- DESCRIPTION OF THE TASK -
Only the pictures are dropped. Restate each line below word for word.
* * * * * * * * *
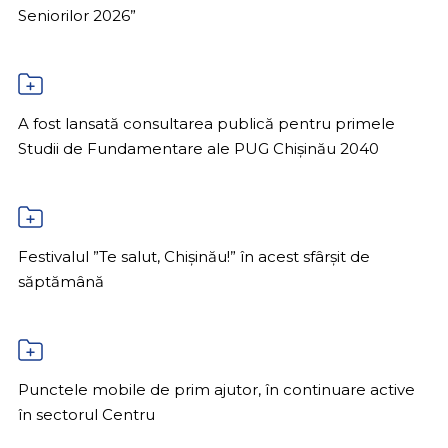
Seniorilor 2026”
A fost lansată consultarea publică pentru primele
Studii de Fundamentare ale PUG Chișinău 2040
Festivalul ”Te salut, Chișinău!” în acest sfârșit de
săptămână
Punctele mobile de prim ajutor, în continuare active
în sectorul Centru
* * * * * * * * *
- RESPONSE TO THIS TASK -
Seniorilor 2026”
A fost lansată consultarea publică pentru primele
Studii de Fundamentare ale PUG Chișinău 2040
Festivalul ”Te salut, Chișinău!” în acest sfârșit de
săptămână
Punctele mobile de prim ajutor, în continuare active
în sectorul Centru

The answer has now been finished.